Steel slag has been getting a lot of attention in recent years from state government and private industries alike. There are many uses for the versatile material including:
- Mixing it into cement
- Road building
- Drainage material
- Construction aggregate
In addition, industry scientists are working to find new uses for it every day. When project planners choose to use steel slag for various projects, they are choosing a product that has released fewer CO2 emissions during production than most aggregates, and that is — in most cases — more durable than the other natural materials that they could have chosen for the job. It’s easy to see why steel slag is appearing throughout many industries and project planners are using it for so many applications.
According to recent reports, the state of Ohio just approved the use of steel slag throughout its roadways. In a small announcement, Ohio House Republicans stated that reusing steel slag is okay for Ohio’s roadways.
Experts agree that some metal byproducts leach heavy metals into surrounding soil and water, but steel slag doesn’t pose the same environmental concerns as other materials.
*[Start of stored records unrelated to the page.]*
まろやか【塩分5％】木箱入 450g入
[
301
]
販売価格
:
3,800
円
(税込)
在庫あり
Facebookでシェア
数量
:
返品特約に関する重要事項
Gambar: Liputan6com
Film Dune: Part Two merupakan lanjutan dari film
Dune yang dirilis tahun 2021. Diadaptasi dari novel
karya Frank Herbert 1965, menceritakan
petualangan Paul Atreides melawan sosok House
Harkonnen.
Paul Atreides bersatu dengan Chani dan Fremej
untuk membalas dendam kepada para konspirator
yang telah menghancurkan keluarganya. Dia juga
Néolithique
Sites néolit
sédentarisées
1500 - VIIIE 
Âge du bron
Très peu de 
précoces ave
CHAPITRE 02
Though the Ohio Department of Transportation does, (and most organizations should), test all materials before they use them for any projects; most steel slag consists of safe materials, so it doesn’t leach anyway.
In addition, slag manufacturers throughout Illinois, Utah and Ohio have gone through a cleanup process; so the Midwest slag industry, overall, enjoys a better reputation.
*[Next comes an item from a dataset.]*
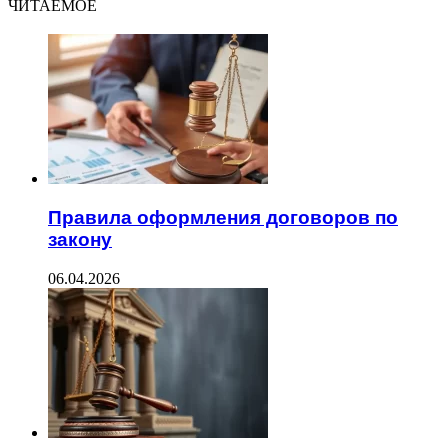
ЧИТАЕМОЕ
Правила оформления договоров по
закону
06.04.2026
However, the announcement has both the slag industry and environmental groups slightly concerned. People in the slag industry (like slag transportation carriers and slag manufacturers), don’t want lawmakers to start heavily regulating the industry. Currently, steel slag has an industrial product classification in many states. However, in Ohio, since it’s still classified as industrial waste, strict regulation could follow this announcement.